Haleh Esfandiari headhsot

Iran is escalating rhetoric against Israel. Its leaders issued ominous warnings, and its proxies attacked US bases in Syria and Iraq. Yet, for now, Iran appears to be carefully avoiding direct conflict with the US or widening the war. Events may upset this precarious balancing act.

Three weeks into the Israel-Hamas war, Iran is ratcheting up its rhetoric against Israel and warning of what might befall the entire region should Israel continue its bombing of Gaza. President Ebrahim Raissi accused Israel of "crossing the red lines" and warned that this may force others to take action. He didn't elaborate, in his tweet, what "action" might entail. He accused Washington of asking Iran "not to do anything while it continues to give widespread support to Israel." 

Iran's foreign minister, Hossein Amir Abdollahian, who gave a series of interviews to the American media in New York in the last week of October, was more precise and ominous in his language. In an interview with NPR's Morning Edition, he said Hamas was sufficiently well armed to stand up to Israel and added that he had met "with leaders of the resistance in Lebanon and Palestinian groups in recent weeks and heard of plans that are more powerful and deeper than what you've witnessed." 

For Iran, its investment of billions in funding, training and arming Hamas over the years must appear to have paid off in the assault last month by Hamas and Islamic Jihad on Israeli border towns and villages.

He went on to say that the Axis of Resistance, the loose group of Hezbollah in Lebanon and Shiite militias in Iraq and Syria, put together by Iran, is ready to take action if necessary. For decades, Iran has been arming, training and financing these militias. For Iran, its investment of billions in funding, training and arming Hamas over the years must appear to have paid off in the assault last month by Hamas and Islamic Jihad fighters on Israeli border towns and villages.

Iran's Delicate Tightrope

Iran's president and foreign minister, of course, speaks for the Supreme Leader, Ayatollah Ali Khamenei. Khamenei initially confined himself to praising Hamas for its assault on Israel and claiming Israel had suffered a humiliating defeat. "No matter what the Zionist regime does, it cannot make up for the scandalous failure it suffered," he commented. But in recent days, he too has warned darkly of the response Israel can expect from the 'resistance forces' and 'Muslim forces.' "If the crimes of the Zionist regime continue, Muslim and resistance forces will become impatient, and no one can stop them," he warned. "Bombardments should be immediately stopped. Muslim nations are angry."

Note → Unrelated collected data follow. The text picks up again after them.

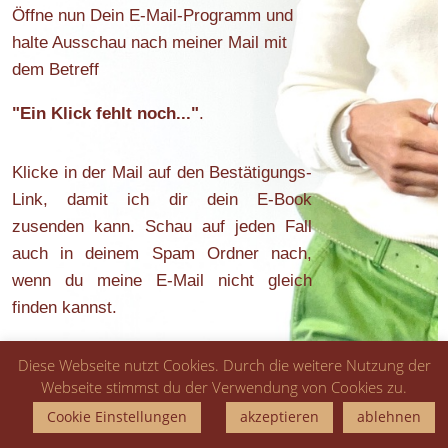
Öffne nun Dein E-Mail-Programm und
halte Ausschau nach meiner Mail mit
dem Betreff
"Ein Klick fehlt noch..."
.
Klicke in der Mail auf den Bestätigungs-
Link, damit ich dir dein E-Book
zusenden kann. Schau auf jeden Fall
auch in deinem Spam Ordner nach,
wenn du meine E-Mail nicht gleich
finden kannst.
Diese Webseite nutzt Cookies. Durch die weitere Nutzung der
Webseite stimmst du der Verwendung von Cookies zu.
Cookie Einstellungen
akzeptieren
ablehnen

Iran, through its proxies, has engaged in more than just harsh rhetoric. Militias it sponsors have staged attacks on US bases in Syria and Iraq. The US has responded with strikes on the militias' weapons and ammunition storage facilities. In an article in the New York Times last week, David Sanger and Julian Barnes described this "finely-tuned" US response as sending a twin message to Iran: that continued attacks on US forces could lead to a direct confrontation between the US and Iran, but also that the US was not looking for a conflict with Iran, that if the attacks stopped US strikes would stop as well. US intelligence agencies, according to the article, believe that Iran's Supreme Leader also does not desire a wider war with the US or Israel.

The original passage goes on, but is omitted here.